Verify that the +12V is correct. In theory, a low +12V should stop the PSU generating a POWER GOOD signal, stopping the computer from starting, however, some clone PSU's generate a dummy POWER GOOD signal.

Something else. Was a failure coincident with a configuration change of the 5150? For example, a card added/reconfigured that now causes a resource conflict with the HDD controller.
 
Confirm the model number. WD1002-WSX does not register with me.

I see that you used "WD 1002-S" in your other post.

It's a WD1002-S WX2, sorry for the typo.

Verify that the +12V is correct. In theory, a low +12V should stop the PSU generating a POWER GOOD signal, stopping the computer from starting, however, some clone PSU's generate a dummy POWER GOOD signal.

Something else. Was a failure coincident with a configuration change of the 5150? For example, a card added/reconfigured that now causes a resource conflict with the HDD controller.
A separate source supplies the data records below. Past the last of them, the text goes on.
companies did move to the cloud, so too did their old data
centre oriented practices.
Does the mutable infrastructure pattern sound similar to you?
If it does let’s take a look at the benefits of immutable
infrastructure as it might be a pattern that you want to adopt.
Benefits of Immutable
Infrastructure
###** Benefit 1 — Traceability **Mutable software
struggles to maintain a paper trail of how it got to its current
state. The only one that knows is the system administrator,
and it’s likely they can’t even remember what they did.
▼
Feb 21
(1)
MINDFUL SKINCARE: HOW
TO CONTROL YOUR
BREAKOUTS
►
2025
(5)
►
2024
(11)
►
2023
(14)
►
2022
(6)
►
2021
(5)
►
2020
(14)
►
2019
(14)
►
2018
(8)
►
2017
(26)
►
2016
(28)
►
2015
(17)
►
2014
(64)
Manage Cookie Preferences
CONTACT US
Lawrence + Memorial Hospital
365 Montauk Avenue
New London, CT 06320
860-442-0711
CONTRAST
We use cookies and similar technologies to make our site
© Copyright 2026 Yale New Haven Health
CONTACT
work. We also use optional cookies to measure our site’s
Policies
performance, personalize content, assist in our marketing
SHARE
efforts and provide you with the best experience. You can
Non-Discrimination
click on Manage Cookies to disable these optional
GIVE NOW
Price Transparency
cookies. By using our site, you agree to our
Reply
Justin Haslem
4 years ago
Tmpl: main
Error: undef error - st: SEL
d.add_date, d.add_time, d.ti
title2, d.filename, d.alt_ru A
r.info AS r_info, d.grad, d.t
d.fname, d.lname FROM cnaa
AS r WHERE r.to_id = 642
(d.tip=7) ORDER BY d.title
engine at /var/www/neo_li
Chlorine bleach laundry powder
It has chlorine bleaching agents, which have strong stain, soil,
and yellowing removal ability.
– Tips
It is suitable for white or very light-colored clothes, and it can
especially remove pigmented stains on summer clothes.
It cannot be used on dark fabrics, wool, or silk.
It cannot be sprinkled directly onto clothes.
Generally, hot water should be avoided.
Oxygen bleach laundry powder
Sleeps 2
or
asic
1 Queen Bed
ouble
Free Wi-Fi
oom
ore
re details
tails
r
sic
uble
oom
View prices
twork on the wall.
No added card. This PSU was the one that came with this machine. Both HDDs were installed in this machine. Although I had to repair the PSU as it had a cold solder on PCB. I will check the power good and controller
 
I was told a number of years ago to always run old drive vertical. Things that come lose with age inside the drive can end up in one of two places. One is the filter most have to catch flying material and the other is on the disk surface. A flat surface is more likely to have something stick to it.